As we mature as providers, where once we saw rules, we begin to see guidelines. Where I once was taught absolutes, and in turn taught those absolutes to my students, I now see nuance. When partners ask me about my patient care decisions, or peers seek my opinion on a patient presentation, my answer is often, “It depends.”
And there is no answer more confounding to a novice provider than, “It depends.” They want answers, and all “it depends” offers is more questions.
When rules may be better off broken
Case in point, a colleague was involved in an ambulance accident not long ago. He was responding to an emergency call, lights and siren activated, and keeping to the left lane, as our driving policy dictates.
But he was a new EMT, and still thundering in his mind was the repeated admonition in his emergency driving class, “Never pass on the right.” When you’re a new EMT, rules like that may as well be carved on stone tablets.
So he kept to the left lane, just as policy dictates. And when it came time to turn right at an intersection, he did so… from the inside left lane. He smacked a car on the outside lane. Nobody was injured, but a response was delayed by minutes, and that delay could have impacted patient outcome adversely.
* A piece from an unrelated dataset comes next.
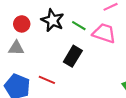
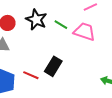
black rectangle: (73, 56) -> (53, 66), moved

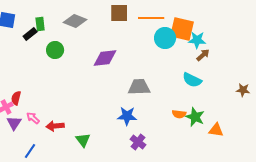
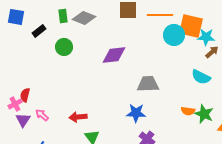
green rectangle: (40, 24) -> (63, 16), moved
red arrow: (55, 126) -> (78, 117), moved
When I asked him, “Why did you turn across traffic lanes to make that turn, when you had plenty of room to merge into the outside lane before turning right?” he answered, “The policy says we always pass on the left. I was following the rules.”
“And what if those rules had injured you or the other driver?”
For that, he had no answer. Or more accurately, he had an answer, but it took wrecking an ambulance to make him wonder if it was indeed the right one.
My colleague learned a valuable lesson, and hopefully so did my agency. He wasn’t disciplined, and I feel confident that our employer’s just culture management strategy will determine that a flawed policy was at least partly to blame for the accident. Frankly, I don’t remember being told that rule in my new hire orientation, but among our novice EMTs, it’s practically dogma.
Hopefully, it doesn’t take harming a patient to make them challenge the dogma.
You can judge the quality of your agency by how it handles your questioning. If such questions are unwelcome, then you can either mature somewhere else, or remain an untrusted, lowly paid novice where you are.